Le crédit impôt recherche, première niche fiscale des entreprises

Député de la seconde circonscription de l'Indre et Loire, Daniel Labaronne est le « patron» de cette task force. Il explique à la Tribune le principe de ce CIR Vert : « Il s'agit de redéfinir le cadre du crédit impôt recherche actuel pour qu'il intègre les orientations et les nouveaux enjeux environnementaux ».

Et ce levier pourrait être particulièrement puissant. Pour rappel, le crédit impôt recherche est un dispositif très apprécié des entrepreneurs, c'est même la première niche fiscale des sociétés. Chaque année, plus de 20.000 sociétés en bénéficient. La mesure permet aux grands groupes comme aux plus petites structures - les TPE/PME- d'obtenir sur leur imposition, un crédit égal à 30% de dépenses de recherche dans la limite de 100 millions d'euros, et à 5 % au-delà. Au total, le crédit impôt recherche représente plus de 7 milliards d'euros. Et le dispositif est régulièrement pointé du doigt, jugé trop généreux et insuffisamment contrôlé. Plusieurs fois, la Cour des comptes a conseillé d'en revoir les modalités. En février dernier, le conseil des prélèvements obligatoires préconisait par exemple de baisser le plafond du crédit impôt recherche, afin de mieux en maîtriser le coût.

La crainte d'une usine à gaz

Quelles seraient alors les critères environnementaux pour bénéficier du crédit impôt recherche vert ? Pour l'instant, rien n'est défini. Mais Daniel Labaronne évoque deux options : « La première consiste à ne sélectionner, pour le CIR vert, que les projets de recherche qui ne portent pas atteinte à l'environnement, et la seconde, pourrait être incitative, avec la mise en place d'un taux qui serait soit majoré pour les dépenses vertes, soit minoré pour les dépenses dites brunes ».

De l'aveu même du député, il ne sera pas facile difficile d'instaurer un système qui ne vire pas très vite au casse-tête : « Car cela revient à définir ce qu'est une dépense verte...».

Par ailleurs, pas question de priver certaines entreprises de crédit impôt recherche, souligne encore le parlementaire. « On ne va pas réduire le crédit impôt recherche d'une société qui travaille sur un remède contre le cancer, précise-t-il, alors même que ce n'est pas une dépense verte.... En revanche, on pourrait limiter le crédit impôt recherche de certains groupes de l'énergie qui font de l'extraction fossile ».

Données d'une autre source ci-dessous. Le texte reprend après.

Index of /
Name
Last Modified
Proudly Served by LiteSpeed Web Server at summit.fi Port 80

Enfin, comment faire avec des industriels qui, justement, utilisent le crédit impôt recherche actuel pour être plus vertueux. « Je pense à l'automobile, souffle Daniel Labaronne, ce serait ballot de leur couper les aides alors qu'ils font de la recherche pour des véhicules plus propres, justement ». Vigilant, il veut aussi éviter les manipulations : « le risque c'est que les dépenses soient toutes repeintes en vert, pour être éligibles aux conditionnalités du nouveau crédit d'impôt recherche vert. Ce serait alors un greenwashing inefficace ».

La crainte d'une usine à gaz et de budgets diminués

D'ailleurs, les patrons sont plutôt dubitatifs. Officiellement, ils applaudissent la mise en place de critères plus verts, en expliquant que cela correspond aujourd'hui à une nécessité qu'ils ont bien intégrée dans leurs business. Mais, en coulisse, ils craignent une usine à gaz. « Si le principe est intéressant, la réalisation peut vite tourner au cauchemar », s'agace un membre du Medef.

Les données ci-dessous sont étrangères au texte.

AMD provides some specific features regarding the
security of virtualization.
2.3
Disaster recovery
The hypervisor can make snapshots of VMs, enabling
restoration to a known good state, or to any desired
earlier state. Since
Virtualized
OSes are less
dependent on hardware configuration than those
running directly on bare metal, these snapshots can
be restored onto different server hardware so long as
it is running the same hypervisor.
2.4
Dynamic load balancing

Surtout, ils s'inquiètent de voir l'enveloppe habituellement allouée au crédit impôt recherche être réduite comme peau de chagrin.

A Bercy, le ministre de l'Economie, Bruno Le Maire, quid se dit ouvert à une évolution du dispositif du crédit d'impôt recherche, tient, toutefois, à les rassurer. Verdir ne veut pas forcément dire réduire l'enveloppe du dispositif. Le ministre l'a d'ailleurs répété à la REF, l'université d'été du Medef qui se tenait fin août, « ce gouvernement est celui de l'innovation ». A un moment où l'inflation sévit, le gouvernement ne souhaite pas réduire les dépenses de recherche qu'il cofinance.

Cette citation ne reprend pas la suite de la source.